Une coalition de groupes religieux et d’organisations protectrices de l’environnement a appelé à agir contre une société d’exploitation de sel, accusée d’avoir détruit plus de 240 hectares de mangrove dans la province indonésienne des Petites îles de la Sonde orientales (Nusa Tenggara). Le 27 mars, la commission franciscaine Justice, Paix et Intégrité de la Création (JPIC) et le Forum indonésien pour l’environnement (Walhi) ont déposé une plainte auprès de la police de Kupang, la capitale de la province, contre la société PT Inti Daya Kencana. Ils affirment que la société poursuit son exploitation sans licence et en violation des lois sur la régulation des zones côtières et sur la gestion forestière, qui protègent les forêts de mangrove. Selon les défenseurs de l’environnement, les activités de la compagnie ont entraîné l’éviction illégale des populations indigènes et le défrichage de 242 hectares de mangrove, dans le district de Malacca, afin de faciliter l’exploitation du sel. Ce secteur était une source importante de revenus pour les communautés locales, affirme la coalition. Si les responsables sont jugés coupables, ils risquent jusqu’à dix ans de prison et une amende de 700 000 dollars US.

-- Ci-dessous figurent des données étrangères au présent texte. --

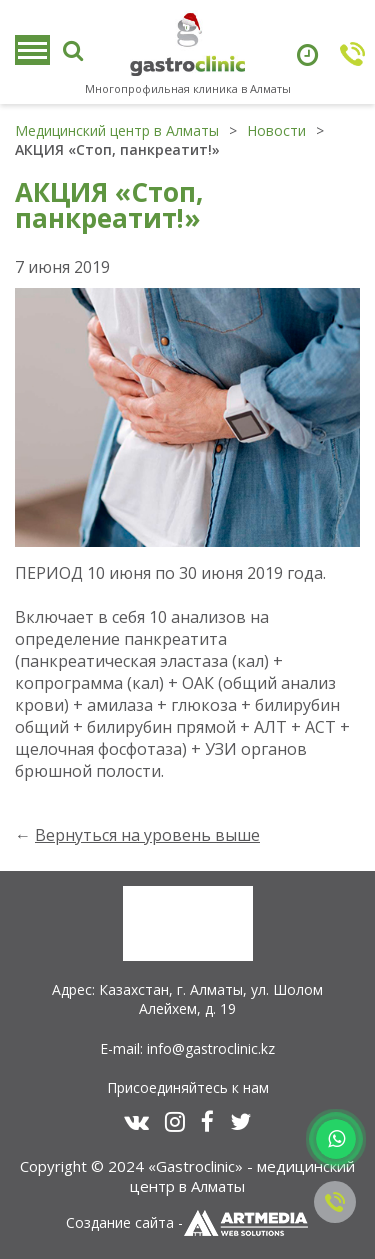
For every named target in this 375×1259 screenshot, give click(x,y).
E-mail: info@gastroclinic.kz (187, 1048)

Le père Alsis Goa Wonga, directeur de la commission JPIC, soutient que tous les projets de développement devraient être pensés de manière à améliorer la vie des communautés, sans négliger les aspects écologiques, culturels et sociaux, ainsi que les lois en vigueur. « Ce qui s’est passé à Malacca s’est fait au mépris de tout cela », ajoute-t-il. « Le défrichage de la mangrove a détruit l’équilibre écologique et social de la zone, ainsi que le lieu de vie de la communauté indigène Waewiku de Malacca. » Umbu Wulang Tanaamahu Paranggi, directeur général du forum Walhi pour la province des Petites îles de la Sonde orientales, affirme que la société doit réparer les dégâts écologiques qu’elle a causés. « La compagnie a ignoré les principes du développement durable », poursuit-il. « Le but des projets de développement est de répondre aux besoins des gens, sans sacrifier les droits des générations futures. » Elizabeth Bano, une villageoise de Badarai, explique que la mer et les zones côtières sont une source vitale. « Nos vies dépendent des poissons et des crevettes que nous pêchons en mer, et que nous mangeons ou que nous vendons au marché », confie-t-elle. « Mais ils pourraient disparaître rapidement », prévient-elle, ajoutant que les villageois exploitent déjà près de 30 à 50 kilogrammes de sel par jour, qu’ils vendent dans un marché local. « Si tous ces lieux sont exploités par une entreprise, comment allons-nous pouvoir gagner notre vie ? » La coalition affirme que la société PT Inti Daya Kencana a lancé ses opérations en 2017 analyses sur les conséquences des projets sur l’environnement, une condition pourtant essentielle. Dans un communiqué, la société a répondu qu’elle assumait ses actions et qu’elle était prête coopérer avec l’enquête policière.